## Saved entries
☆ ☆ ☆ ☆ ☆
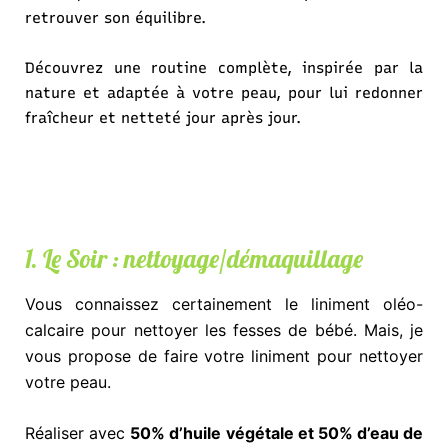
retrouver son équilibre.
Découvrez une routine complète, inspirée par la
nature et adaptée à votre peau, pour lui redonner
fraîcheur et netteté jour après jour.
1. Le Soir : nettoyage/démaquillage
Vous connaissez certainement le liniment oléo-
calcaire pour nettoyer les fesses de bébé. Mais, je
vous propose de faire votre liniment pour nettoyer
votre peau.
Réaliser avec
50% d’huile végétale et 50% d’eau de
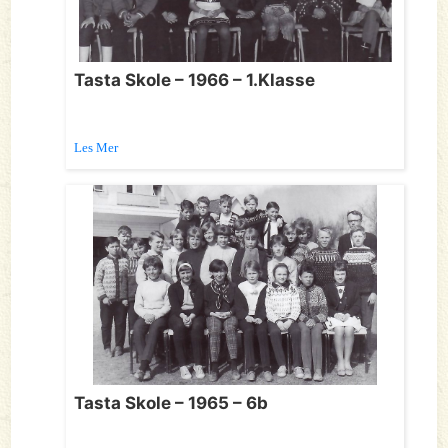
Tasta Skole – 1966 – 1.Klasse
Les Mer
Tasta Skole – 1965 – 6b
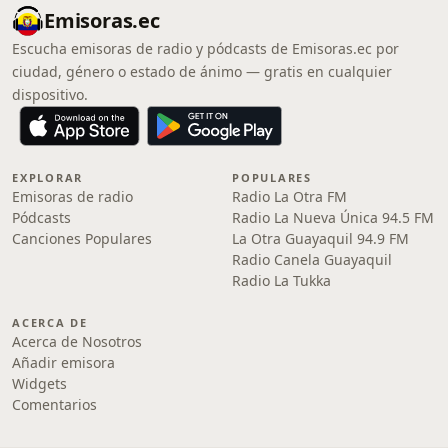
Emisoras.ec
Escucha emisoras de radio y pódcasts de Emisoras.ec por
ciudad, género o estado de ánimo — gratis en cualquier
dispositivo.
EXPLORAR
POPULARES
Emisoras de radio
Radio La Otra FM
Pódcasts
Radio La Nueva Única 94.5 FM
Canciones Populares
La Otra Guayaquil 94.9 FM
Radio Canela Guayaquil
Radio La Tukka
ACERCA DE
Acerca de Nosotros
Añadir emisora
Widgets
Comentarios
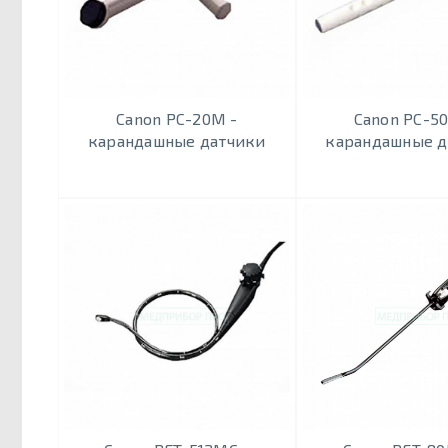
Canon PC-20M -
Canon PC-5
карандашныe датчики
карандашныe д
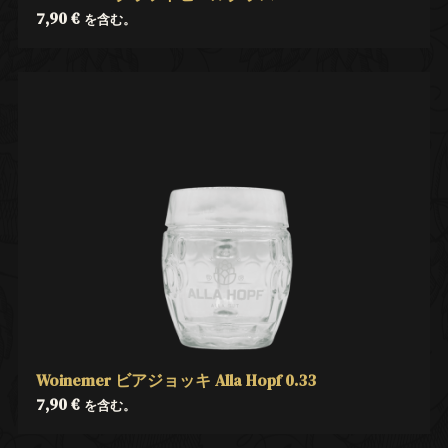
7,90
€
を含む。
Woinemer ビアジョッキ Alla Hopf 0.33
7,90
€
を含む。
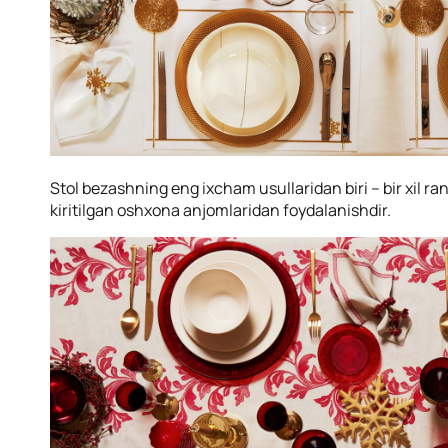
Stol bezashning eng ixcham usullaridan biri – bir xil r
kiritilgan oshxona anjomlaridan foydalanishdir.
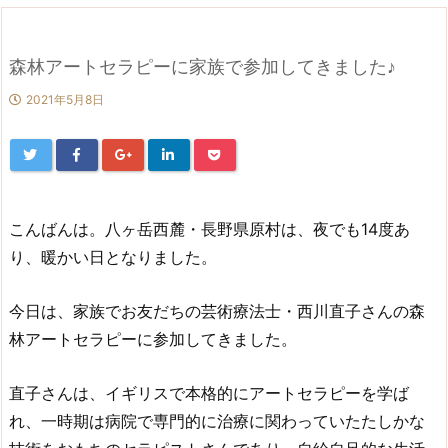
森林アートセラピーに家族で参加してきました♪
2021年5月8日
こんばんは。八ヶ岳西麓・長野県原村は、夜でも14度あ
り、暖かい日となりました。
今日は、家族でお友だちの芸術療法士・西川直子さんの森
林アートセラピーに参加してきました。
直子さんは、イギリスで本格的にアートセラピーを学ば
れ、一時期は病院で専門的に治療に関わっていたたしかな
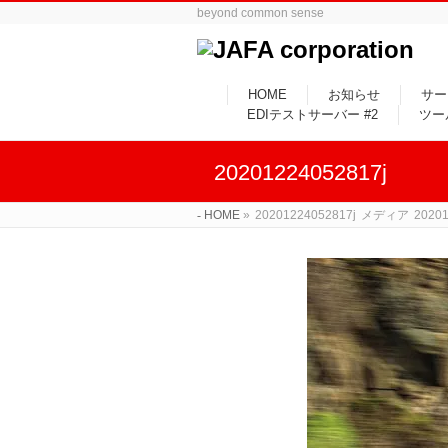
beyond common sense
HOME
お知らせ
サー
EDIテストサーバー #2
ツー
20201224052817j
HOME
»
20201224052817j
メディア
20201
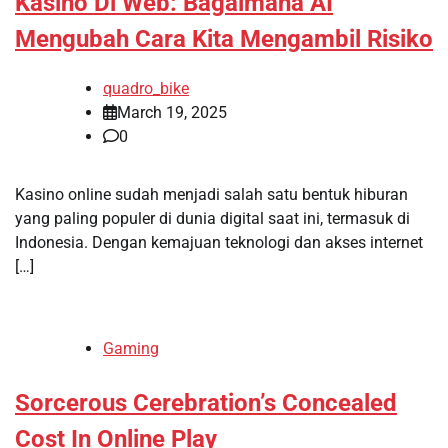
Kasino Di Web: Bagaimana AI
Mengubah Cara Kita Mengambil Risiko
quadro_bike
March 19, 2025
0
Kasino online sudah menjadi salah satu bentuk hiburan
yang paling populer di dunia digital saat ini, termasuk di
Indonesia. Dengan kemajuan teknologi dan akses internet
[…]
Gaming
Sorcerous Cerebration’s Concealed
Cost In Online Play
☆ ☆ ☆ ☆ ☆
## WHAT YOU SHOULD DO
Show every line from the entries above in which "Otra" appears.

## RESPONSE TO THIS TASK
Radio La Otra FM
La Otra Guayaquil 94.9 FM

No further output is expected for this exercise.